In this context, the second annual CPA-Zicklin Index provides a comprehensive portrait of how the largest U.S. public companies -- the top 200 companies in the S&P 500 Index -- are navigating political spending and whether they disclose it. The 2011 Index, the first of its kind, focused on S&P 100 companies.
In 2012, many large companies have increased their transparency and accountability. At the same time, there remains great room for improvement especially by smaller companies.
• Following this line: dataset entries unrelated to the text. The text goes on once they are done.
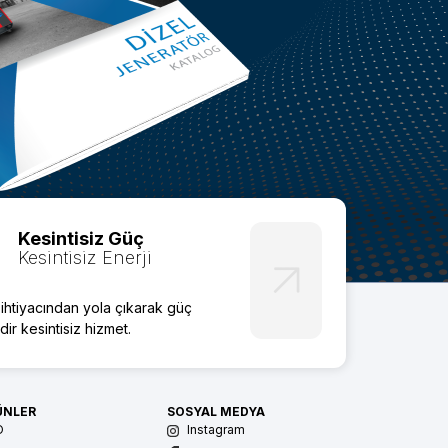
Kesintisiz Güç
Kesintisiz Enerji
i ihtiyacından yola çıkarak güç
dir kesintisiz hizmet.
ÜNLER
SOSYAL MEDYA
O
Instagram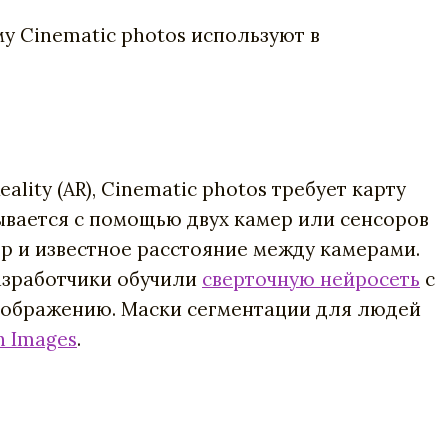
у Cinematic photos используют в
ality (AR), Cinematic photos требует карту
тывается с помощью двух камер или сенсоров
ер и известное расстояние между камерами.
разработчики обучили
сверточную нейросеть
с
изображению. Маски сегментации для людей
 Images
.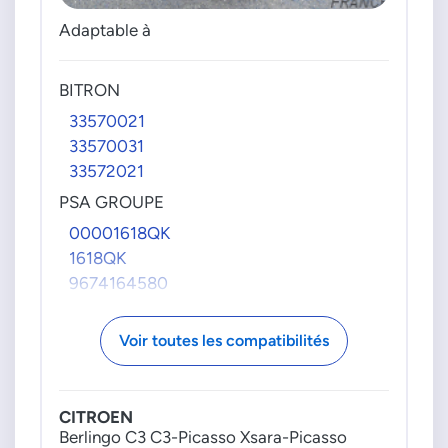
Adaptable à
BITRON
33570021
33570031
33572021
PSA GROUPE
00001618QK
1618QK
9674164580
Voir toutes les compatibilités
CITROEN
Berlingo C3 C3-Picasso Xsara-Picasso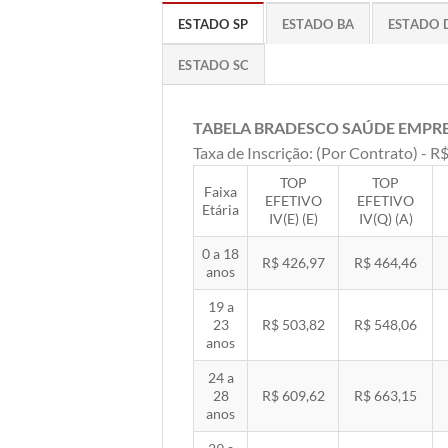
ESTADO SP
ESTADO BA
ESTADO 
ESTADO SC
TABELA BRADESCO SAÚDE EMPR
Taxa de Inscrição: (Por Contrato) - R$
TOP
TOP
Faixa
EFETIVO
EFETIVO
Etária
IV(E) (E)
IV(Q) (A)
0 a 18
R$ 426,97
R$ 464,46
anos
19 a
23
R$ 503,82
R$ 548,06
anos
24 a
28
R$ 609,62
R$ 663,15
anos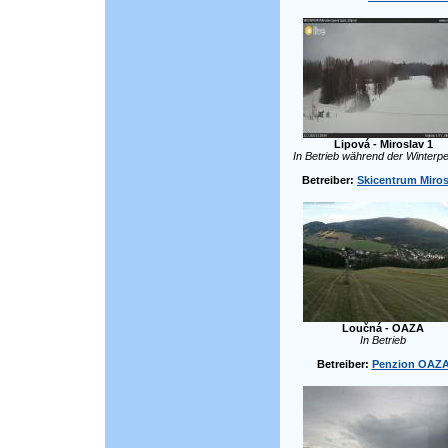
Lipová - Miroslav 1
In Betrieb während der Winterpe
Betreiber:
Skicentrum Miros
Loučná - OAZA
In Betrieb
Betreiber:
Penzion OAZ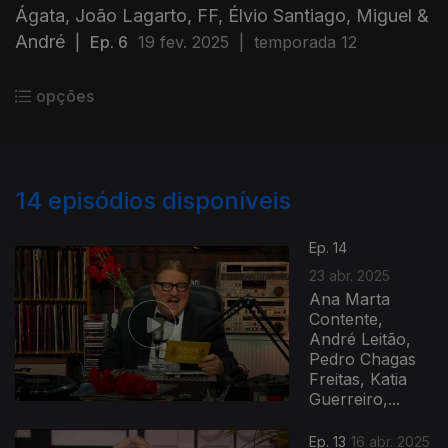
Ágata, João Lagarto, FF, Élvio Santiago, Miguel &
André
|
Ep. 6
19 fev. 2025
|
temporada 12
opções
14
episódios disponíveis
Ep. 14
23 abr. 2025
Ana Marta
Contente,
André Leitão,
Pedro Chagas
Freitas, Katia
Guerreiro,...
Ep. 13
16 abr. 2025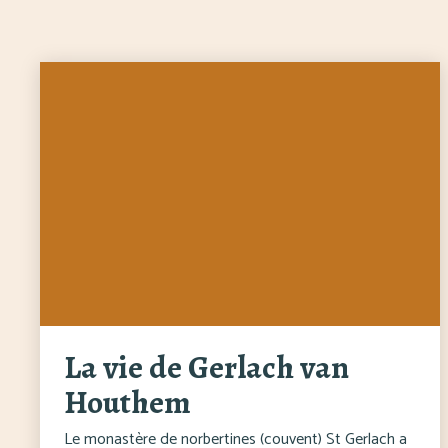
La vie de Gerlach van
Houthem
Le monastère de norbertines (couvent) St Gerlach a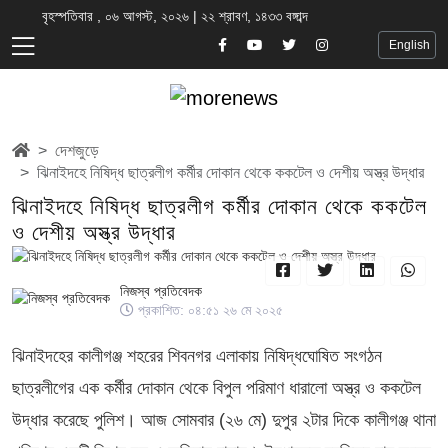
বৃহস্পতিবার , ০৬ আগস্ট, ২০২৬ | ২২ শ্রাবণ, ১৪৩৩ বঙ্গাব্দ
English
দেশজুড়ে
ঝিনাইদহে নিষিদ্ধ ছাত্রলীগ কর্মীর দোকান থেকে ককটেল ও দেশীয় অস্ত্র উদ্ধার
ঝিনাইদহে নিষিদ্ধ ছাত্রলীগ কর্মীর দোকান থেকে ককটেল
ও দেশীয় অস্ত্র উদ্ধার
নিজস্ব প্রতিবেদক
প্রকাশিত: ০৪:৫১ ২৬ মে ২০২৫
ঝিনাইদহের কালীগঞ্জ শহরের শিবনগর এলাকায় নিষিদ্ধঘোষিত সংগঠন
ছাত্রলীগের এক কর্মীর দোকান থেকে বিপুল পরিমাণ ধারালো অস্ত্র ও ককটেল
উদ্ধার করেছে পুলিশ। আজ সোমবার (২৬ মে) দুপুর ২টার দিকে কালীগঞ্জ থানা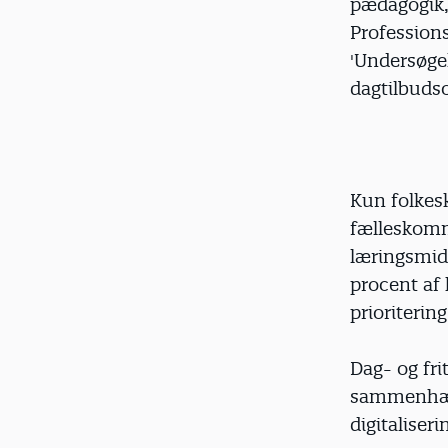
pædagogik,
Profession
'Undersøge
dagtilbuds
Kun folkes
fælleskommu
læringsmidl
procent af 
prioritering
Dag- og fri
sammenhæng
digitaliseri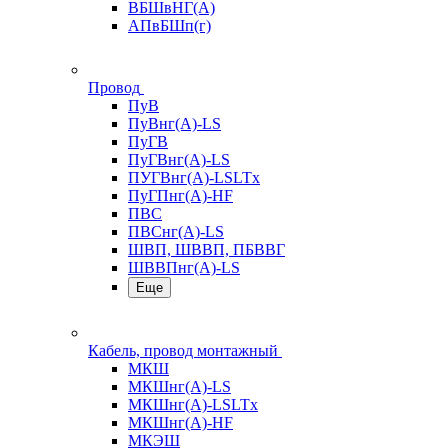
ВБШвНГ(А)
АПвБШп(г)
Провод
ПуВ
ПуВнг(А)-LS
ПуГВ
ПуГВнг(А)-LS
ПУГВнг(А)-LSLTx
ПуГПнг(А)-HF
ПВС
ПВСнг(А)-LS
ШВП, ШВВП, ПБВВГ
ШВВПнг(А)-LS
Еще
Кабель, провод монтажный
МКШ
МКШнг(А)-LS
МКШнг(А)-LSLTx
МКШнг(А)-HF
МКЭШ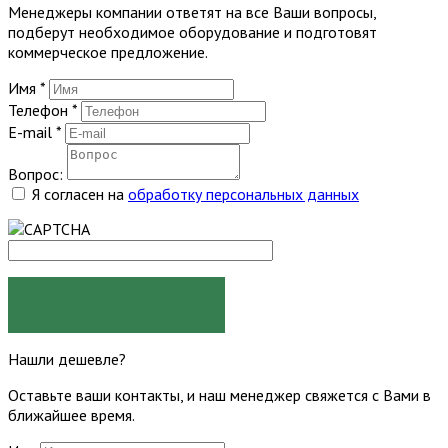
Менеджеры компании ответят на все Ваши вопросы,
подберут необходимое оборудование и подготовят
коммерческое предложение.
Имя
*
Телефон
*
E-mail
*
Вопрос:
Я согласен на
обработку персональных данных
ЗАДАТЬ ВОПРОС
Нашли дешевле?
Оставьте ваши контакты, и наш менеджер свяжется с Вами в
ближайшее время.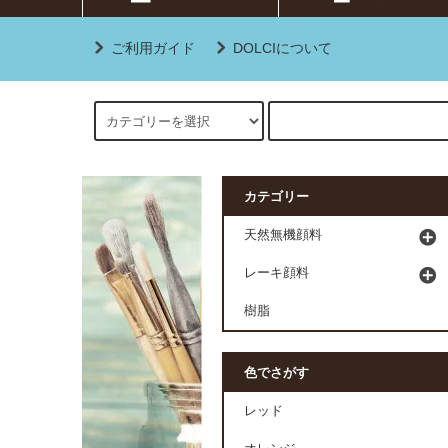
ご利用ガイド
DOLCIについて
カテゴリー
天然無機顔料
レーキ顔料
樹脂
色でさがす
レッド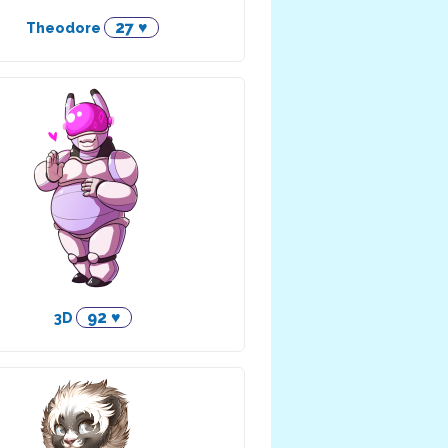
27 ♥
Theodore
92 ♥
3D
Data from the 2012 Index reveal the following findings:
Between 2011 and 2012, many leading American companies have expanded the scope of their political spending disclosure and accountability – thereby providing more models for other companies to follow and further establishing political disclosure as a mainstream corporate practice.
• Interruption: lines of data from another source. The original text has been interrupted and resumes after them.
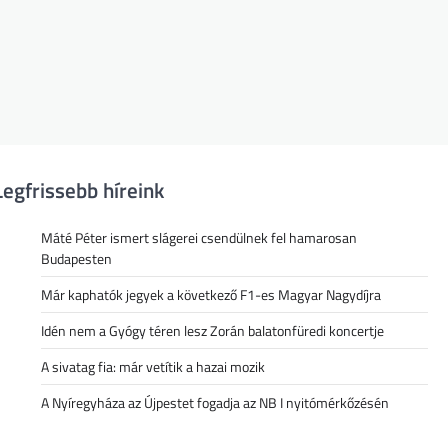
Legfrissebb híreink
Máté Péter ismert slágerei csendülnek fel hamarosan
Budapesten
Már kaphatók jegyek a következő F1-es Magyar Nagydíjra
Idén nem a Gyógy téren lesz Zorán balatonfüredi koncertje
A sivatag fia: már vetítik a hazai mozik
A Nyíregyháza az Újpestet fogadja az NB I nyitómérkőzésén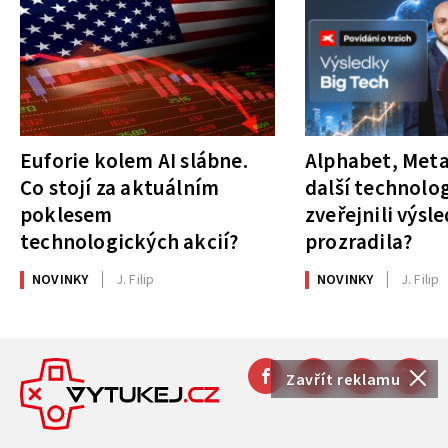
Euforie kolem AI slábne.
Alphabet, Meta
Co stojí za aktuálním
další technolog
poklesem
zveřejnili výsl
technologických akcií?
prozradila?
NOVINKY
J. Filip
NOVINKY
J. Filip
Zavřít reklamu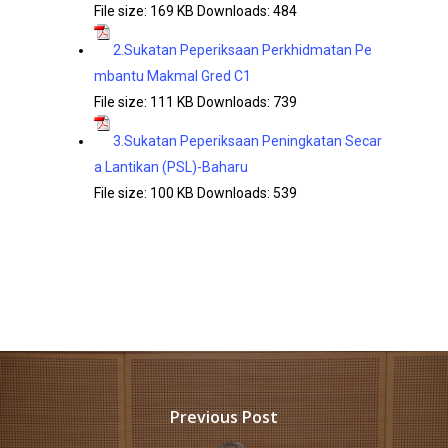
File size:
169 KB
Downloads:
484
2.Sukatan Peperiksaan Perkhidmatan Pe
mbantu Makmal Gred C1
File size:
111 KB
Downloads:
739
3.Sukatan Peperiksaan Peningkatan Secar
a Lantikan (PSL)-Baharu
File size:
100 KB
Downloads:
539
Previous Post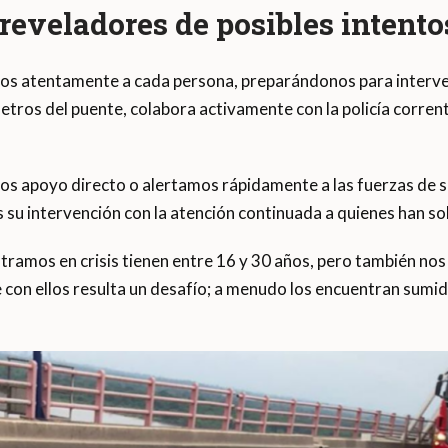
 reveladores de posibles intento
os atentamente a cada persona, preparándonos para interven
metros del puente, colabora activamente con la policía correnti
os apoyo directo o alertamos rápidamente a las fuerzas de 
u intervención con la atención continuada a quienes han so
ntramos en crisis tienen entre 16 y 30 años, pero también 
e con ellos resulta un desafío; a menudo los encuentran sumid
Of 88 companies studied by the Index for the second year in a row, 85 percent improved their overall scores for political disclosure and accountability.
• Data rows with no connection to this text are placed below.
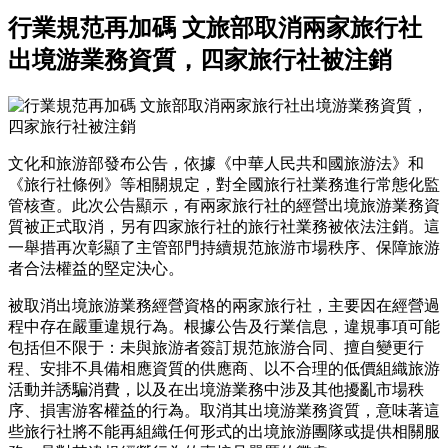
行業規范再加碼 文旅部取消兩家旅行社
出境游業務資質，四家旅行社被注銷
文化和旅游部發布公告，依據《中華人民共和國旅游法》和
《旅行社條例》等相關規定，對全國旅行社業務進行常態化監
管核查。此次公告顯示，有兩家旅行社的經營出境旅游業務資
質被正式取消，另有四家旅行社的旅行社業務被依法注銷。這
一舉措再次彰顯了主管部門持續規范旅游市場秩序、保障旅游
者合法權益的堅定決心。
被取消出境旅游業務經營資格的兩家旅行社，主要因在經營過
程中存在嚴重違規行為。根據公告及行業信息，違規事項可能
包括但不限于：未與旅游者簽訂規范旅游合同、擅自變更行
程、安排不具備相應資質的供應商、以不合理的低價組織旅游
活動并誘騙消費，以及在出境游業務中涉及其他擾亂市場秩
序、損害游客權益的行為。取消其出境游業務資質，意味著這
些旅行社將不能再組織任何形式的出境旅游團隊或提供相關服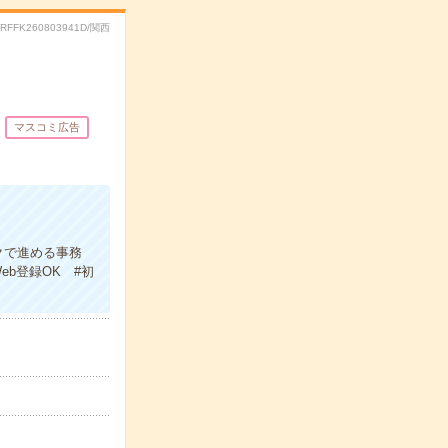
.RFFK260803941D/関西
マスコミ広告
クで進める事務
b登録OK #初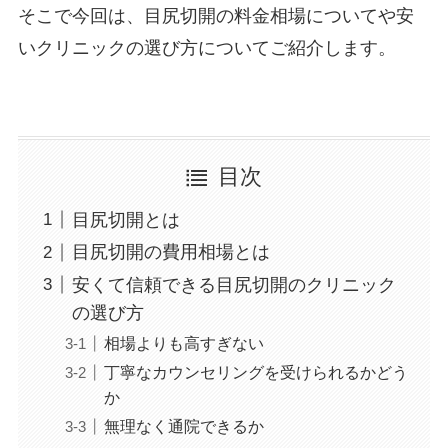
そこで今回は、目尻切開の料金相場についてや安
いクリニックの選び方についてご紹介します。
目次
目尻切開とは
目尻切開の費用相場とは
安くて信頼できる目尻切開のクリニック
の選び方
相場よりも高すぎない
丁寧なカウンセリングを受けられるかどう
か
無理なく通院できるか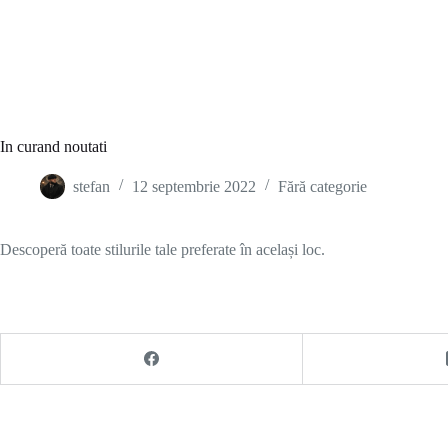
In curand noutati
stefan
12 septembrie 2022
Fără categorie
Descoperă toate stilurile tale preferate în același loc.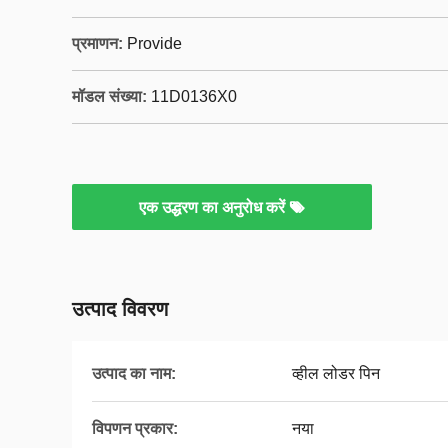
प्रमाणन:
Provide
मॉडल संख्या:
11D0136X0
एक उद्धरण का अनुरोध करें
उत्पाद विवरण
उत्पाद का नाम:
व्हील लोडर पिन
विपणन प्रकार:
नया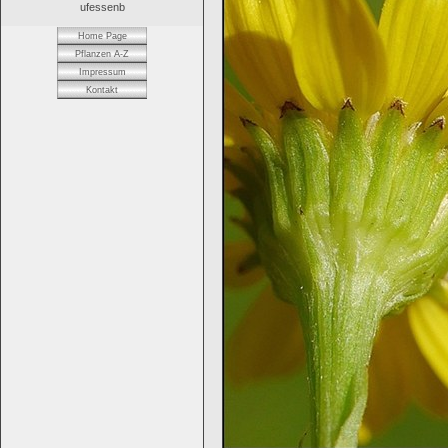
ufessenb
Home Page
Pflanzen A-Z
Impressum
Kontakt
Companies showing the greatest improvement were Costco, raising its overall score from three to 85 on a scale of zero to 100; The Walt Disney Company, receiving a score of 67, up from 12; and Capital One Financial, which improved its overall score from 20 to 63.
Almost 60 percent of companies in the top echelons of the S&P 500 are now disclosing some political spending information.
Of 196 companies studied by the Index this year, 93, or 47 percent, made some disclosure of their direct political spending – including giving to candidates, parties or 527 groups – while 22 companies (11 percent) they said their policy is not to engage in such political spending.
Two out of five companies in the top echelons of the S&P 500 are opening up about their payments to trade associations.
Seventy out of the 196 companies (36 percent) made some disclosure of their payments to trade associations, while nine (5 percent) said they asked trade associations not to use their payments for political purposes.
Companies new to the Index in 2012 were smaller in size and were less likely than the larger companies to provide full disclosure of political spending, and board oversight.
Of 109 companies new to the Index, the average overall score for political disclosure and accountability was 26 on a scale of zero to 100, compared to an average overall score of 53 for those 88 companies studied a second year in a row.
The 2012 Index identified these corporate leaders for disclosure and accountability: Merck, with an overall score of 97; Microsoft, overall score of 94; Aflac, 93; Gilead, 92; and Exelon and Time Warner, Inc., 88 each.
The Center for Political Accountability began engaging corporations to voluntarily provide disclosure and oversight of political spending in 2003. Few, if any, companies disclosed their political spending then.
In September 2012, the second annual CPA-Zicklin Corporate Political Disclosure and Accountability Index reflects tangible progress. It also reflects vast gaps that shroud many corporate spenders in secrecy during a bitterly contested election year marked by surging hidden political spending.